BLEU (Bilingual Evaluation Understudy) is a widely used performance measurement tool for evaluating the quality of machine-generated text, including the output of Generative AI (GenAI) models. It was originally developed for machine translation tasks but has since been adapted for various natural language processing applications. BLEU assesses the similarity between the generated text and one or more reference texts based on n-gram precision and brevity penalty. Here’s a detailed explanation of how BLEU works:
N-gram Precision: BLEU calculates the precision of n-grams (contiguous sequences of words) in the generated text compared to those in the reference text. It assesses how well the generated text captures common phrases and word sequences present in the reference text. BLEU typically considers multiple values of n, such as unigrams (BLEU-1), bigrams (BLEU-2), trigrams (BLEU-3), and so on.
Modified Precision: To avoid excessively high precision scores for overly short generated text that matches reference text by chance, BLEU uses modified precision. It adds a brevity penalty (BP) to the precision calculation, which penalizes shorter translations. This encourages the generation of longer, more contextually appropriate text.
Brevity Penalty (BP): The brevity penalty assesses how closely the length of the generated text matches the length of the reference text. If the generated text is shorter than the reference text, the brevity penalty will be applied to reduce the overall BLEU score.
Cumulative BLEU: BLEU often reports cumulative BLEU scores, which take into account precision scores for various n-gram lengths. The cumulative BLEU score is usually calculated as the geometric mean of precision scores for n-grams of different lengths.
The BLEU score is reported as a percentage, with higher values indicating better similarity between the generated text and the reference text. A perfect match with the reference text results in a BLEU score of 100%, while a BLEU score of 0% suggests no overlap between the generated and reference text.
While BLEU is a valuable tool for measuring the quality of machine-generated text, it has some limitations:
Lack of Semantic Understanding: BLEU primarily measures surface-level textual similarity and does not assess the semantic understanding of the generated content. It may not capture the nuances of meaning or coherence.

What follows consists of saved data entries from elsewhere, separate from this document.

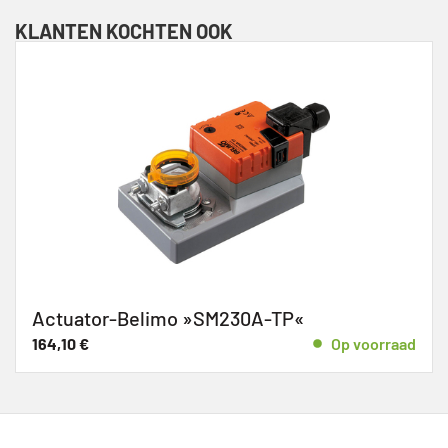
KLANTEN KOCHTEN OOK
Actuator-Belimo »SM230A-TP«
164,10
€
Op voorraad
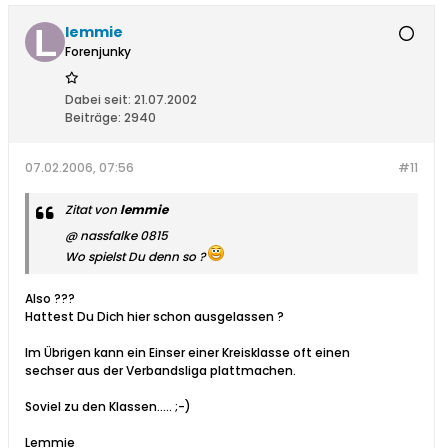
lemmie
Forenjunky
Dabei seit:
21.07.2002
Beiträge:
2940
07.02.2006, 07:56
#11
Zitat von
lemmie
@ nassfalke 0815
Wo spielst Du denn so ?
Also ???
Hattest Du Dich hier schon ausgelassen ?
Im Übrigen kann ein Einser einer Kreisklasse oft einen
sechser aus der Verbandsliga plattmachen.
Soviel zu den Klassen..... ;-)
Lemmie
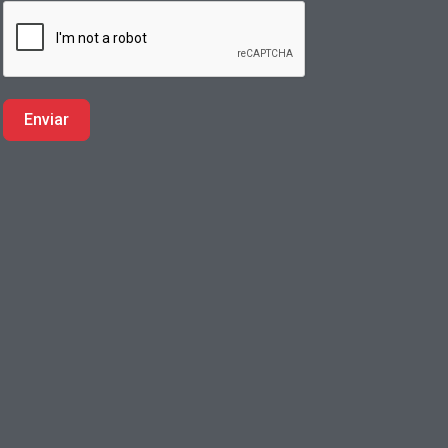
Enviar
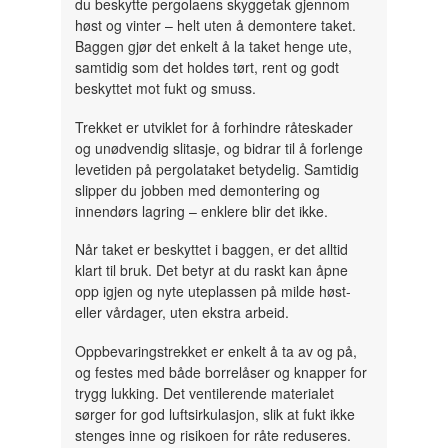
du beskytte pergolaens skyggetak gjennom
høst og vinter – helt uten å demontere taket.
Baggen gjør det enkelt å la taket henge ute,
samtidig som det holdes tørt, rent og godt
beskyttet mot fukt og smuss.
Trekket er utviklet for å forhindre råteskader
og unødvendig slitasje, og bidrar til å forlenge
levetiden på pergolataket betydelig. Samtidig
slipper du jobben med demontering og
innendørs lagring – enklere blir det ikke.
Når taket er beskyttet i baggen, er det alltid
klart til bruk. Det betyr at du raskt kan åpne
opp igjen og nyte uteplassen på milde høst-
eller vårdager, uten ekstra arbeid.
Oppbevaringstrekket er enkelt å ta av og på,
og festes med både borrelåser og knapper for
trygg lukking. Det ventilerende materialet
sørger for god luftsirkulasjon, slik at fukt ikke
stenges inne og risikoen for råte reduseres.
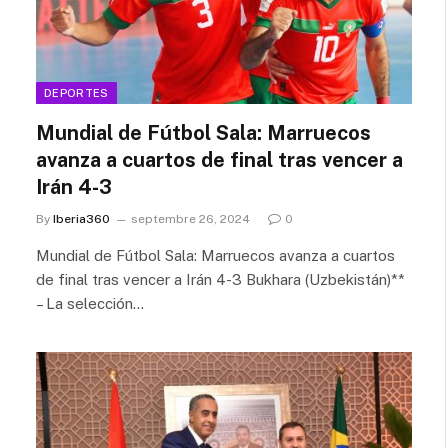
DEPORTES
Mundial de Fútbol Sala: Marruecos
avanza a cuartos de final tras vencer a
Irán 4-3
By
Iberia360
septembre 26, 2024
0
Mundial de Fútbol Sala: Marruecos avanza a cuartos
de final tras vencer a Irán 4-3 Bukhara (Uzbekistán)**
– La selección…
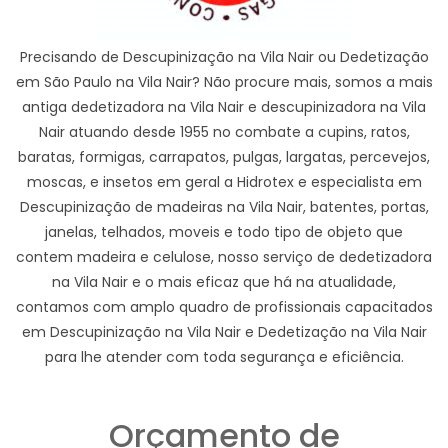
Precisando de Descupinização na Vila Nair ou Dedetização
em São Paulo na Vila Nair? Não procure mais, somos a mais
antiga dedetizadora na Vila Nair e descupinizadora na Vila
Nair atuando desde 1955 no combate a cupins, ratos,
baratas, formigas, carrapatos, pulgas, largatas, percevejos,
moscas, e insetos em geral a Hidrotex e especialista em
Descupinização de madeiras na Vila Nair, batentes, portas,
janelas, telhados, moveis e todo tipo de objeto que
contem madeira e celulose, nosso serviço de dedetizadora
na Vila Nair e o mais eficaz que há na atualidade,
contamos com amplo quadro de profissionais capacitados
em Descupinização na Vila Nair e Dedetização na Vila Nair
para lhe atender com toda segurança e eficiência.
Orçamento de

Dependency on Reference Texts: BLEU relies on the availability of reference texts for evaluation. In some cases, it may be challenging to obtain appropriate reference texts.
Focus on N-grams: BLEU heavily relies on n-grams and may not capture the overall fluency and coherence of the generated text.

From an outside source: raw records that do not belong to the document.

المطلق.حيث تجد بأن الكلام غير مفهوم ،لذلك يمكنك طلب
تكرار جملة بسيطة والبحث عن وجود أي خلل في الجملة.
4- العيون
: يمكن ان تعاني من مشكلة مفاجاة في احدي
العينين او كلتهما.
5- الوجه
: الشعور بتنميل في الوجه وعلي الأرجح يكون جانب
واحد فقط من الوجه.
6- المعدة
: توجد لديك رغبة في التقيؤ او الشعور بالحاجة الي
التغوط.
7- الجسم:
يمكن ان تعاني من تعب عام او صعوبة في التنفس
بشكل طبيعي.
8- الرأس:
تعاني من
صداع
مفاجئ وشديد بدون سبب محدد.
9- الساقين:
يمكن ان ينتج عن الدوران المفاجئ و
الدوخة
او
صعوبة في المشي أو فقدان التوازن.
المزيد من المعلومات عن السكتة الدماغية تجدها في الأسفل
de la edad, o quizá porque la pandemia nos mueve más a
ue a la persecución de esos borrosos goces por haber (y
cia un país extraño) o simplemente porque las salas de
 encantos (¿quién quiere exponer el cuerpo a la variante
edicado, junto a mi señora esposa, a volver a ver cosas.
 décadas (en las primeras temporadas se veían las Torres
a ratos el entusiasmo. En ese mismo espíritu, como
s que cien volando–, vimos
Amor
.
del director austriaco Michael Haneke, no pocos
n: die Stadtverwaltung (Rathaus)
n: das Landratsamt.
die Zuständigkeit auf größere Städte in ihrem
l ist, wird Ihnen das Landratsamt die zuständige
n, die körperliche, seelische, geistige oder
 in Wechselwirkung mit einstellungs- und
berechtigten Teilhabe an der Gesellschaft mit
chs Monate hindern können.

Doesn’t Consider Synonyms and Variations: BLEU may penalize synonyms or paraphrased expressions that are semantically equivalent to the reference text but use different words or phrasings.
BLEU – Example interpretation
Example Scenario: Calculate BLEU score for a sentence
Reference Text: “The cat with the hat.”
Machine-Generated Text: “The cat in the hat.”
- Tokenization: Tokenize (split) reference and machine-generated summaries into words:
- Reference Tokens: [“The”, “cat”, “with”, “the”, “hat”, “.”]
- Machine-Generated Tokens: [“The”, “cat”, “in”, “the”, “hat”, “.”]
- N-Grams: Calculate the precision of unigrams (1-grams). Unigrams are single words:
- Reference unigrams: [“The”, “cat”, “with”, “the”, “hat”, “.”]
- Machine-Generated unigrams: [“The”, “cat”, “in”, “the”, “hat”, “.”]
- Precision Calculation: Count the number of overlapping unigrams in the machine and reference translations and divide it by the total number of unigrams in the candidate translation.
- Number of overlapping unigrams: 5 (The, cat, the, hat, .)
- Total number of unigrams in the candidate translation: 6
- Precision (P) for unigrams = 5 / 6 = 0.8333
- BP (Brevity Penalty): Calculate the brevity penalty (BP) to account for the length of the candidate translation compared to the reference translation. Here, both translations have the same length, so BP is 1.
- BLEU Score Calculation: Calculate BLEU score by combining the precision for unigrams with brevity penalty:
- BLEU = BP * exp((1/n) * Σ(log(precision_n)))
- BLEU Score = 1 * exp(log(0.8333)) = 0.8333
Despite these limitations, BLEU remains a widely used metric for GenAI evaluation, especially in machine translation and text generation tasks. It is often used alongside other metrics and qualitative assessments to provide a more comprehensive evaluation of GenAI performance.